K-pytorch-schedulers

A collection of custom PyTorch learning rate schedulers designed to improve training convergence and model performance.

Overview

This package provides carefully crafted learning rate schedulers that go beyond PyTorch's built-in options. Each scheduler is optimized for performance and ease of use, offering advanced features for modern deep learning training workflows.

Requirements

Python >= 3.7
PyTorch >= 1.4.0

Installation

From PyPI (when published)

pip install k-pytorch-schedulers

Directly from GitHub

pip install git+https://github.com/Koronos/K-Pytorch-Schedulers.git

From source (for development)

git clone https://github.com/Koronos/K-Pytorch-Schedulers.git
cd K-Pytorch-Schedulers
pip install -e .

Development installation with test dependencies

pip install -e ".[dev]"

Available Schedulers

1. Cosine Plateau Scheduler

An advanced scheduler combining cosine annealing, warm-up, and plateau steps for optimal training convergence.

Complete visualization showing warmup phase, base LR, min LR, plateau regions with cosine decay between them

Key Features:

Linear warm-up phase for training stability
Cosine annealing decay with independent segments
Plateau steps for maintaining constant LR at critical intervals
High performance (~0.5μs per step)
Resume support with last_epoch

Quick Example:

import torch
import torch.nn as nn
from k_pytorch_schedulers import CosinePlateauScheduler

# Setup model and optimizer
model = nn.Linear(10, 2)
optimizer = torch.optim.Adam(model.parameters(), lr=0.001)

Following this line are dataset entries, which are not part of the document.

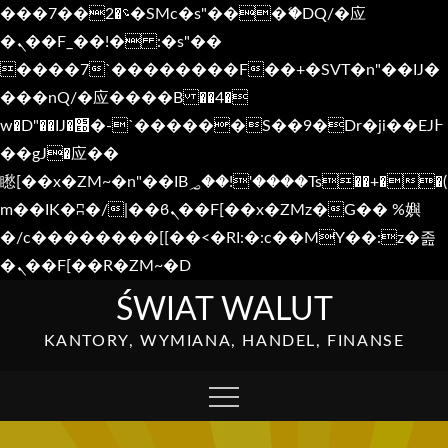
���؝�2��7�SMc�s"���ޭ�DQ/�应
�ܢ��F_��!� :�s"��
����7`��������F��+�SVT�n"��IJ�
���nQ/�应����B ��4�
w�D"��IJ�׭�-`������S��9�Dr�ji��EJ߅
��gJ�应��
矁[��x�ZM~�n"��IB؃��!'����Тѕ��+��(
m��IK�ʭ�/|��ϐܢ��F[��x�ZMz�G�� %嬩
�/c��������[[��<�RI:�:c��MΎ��:z�졾
�ܢ��F[��R�ZM~�D
Skip
ŚWIAT WALUT
to
KANTORY, WYMIANA, HANDEL, FINANSE
content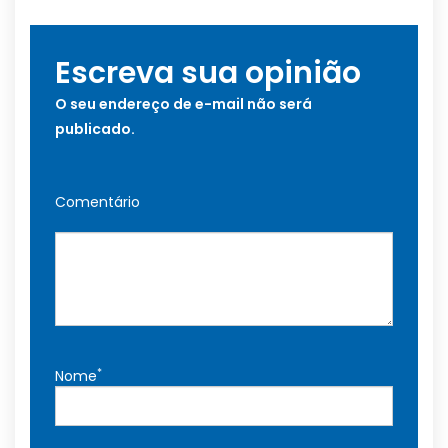
Escreva sua opinião
O seu endereço de e-mail não será
publicado.
Comentário
*
Nome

# Create scheduler with all parameters
scheduler = CosinePlateauScheduler(
    optimizer,
    total_steps=10000,
    base_lr=None,  # Use optimizer's LR (default)
    min_lr_ratio=0.1,
    warmup=0.1,  # 10% of total steps (or use absolute: warmup=1000)
    plateau_steps=[(50, 30), (85, 10)],
    lr_scale_factor=1.0,  # Scale all LRs by this factor (default: 1.0)
    last_epoch=-1,  # For resuming training (default: -1)
    verbose=False  # Print LR updates (default: False)
)

# Training loop
for step in range(10000):
    loss = model(data).sum()
    optimizer.zero_grad()
    loss.backward()
    optimizer.step()
    scheduler.step()

Parameters:

optimizer (Optimizer): PyTorch optimizer to schedule
total_steps (int): Total number of training steps
base_lr (float, optional): Base learning rate. If None, uses optimizer's LR
min_lr_ratio (float): Minimum LR as ratio of base LR (default: 0.0)
warmup (Union[int, float]): Warmup configuration (default: 0)
- If < 1: Percentage of total_steps (e.g., 0.1 = 10% warmup)
- If >= 1: Absolute number of warmup steps
plateau_steps (List[Tuple[float, float]], optional): List of (position%, duration%) tuples
lr_scale_factor (float): Scaling factor for all learning rates (default: 1.0) - Useful for distributed training
last_epoch (int): Index of last epoch for resuming (default: -1)
verbose (bool): Print messages on updates (default: False)

Use Cases:

Large-scale training with gradual warm-up
Fine-tuning with controlled LR adjustments
Long training runs requiring stable convergence periods
Transfer learning to prevent catastrophic forgetting

For detailed documentation and examples, see the examples directory.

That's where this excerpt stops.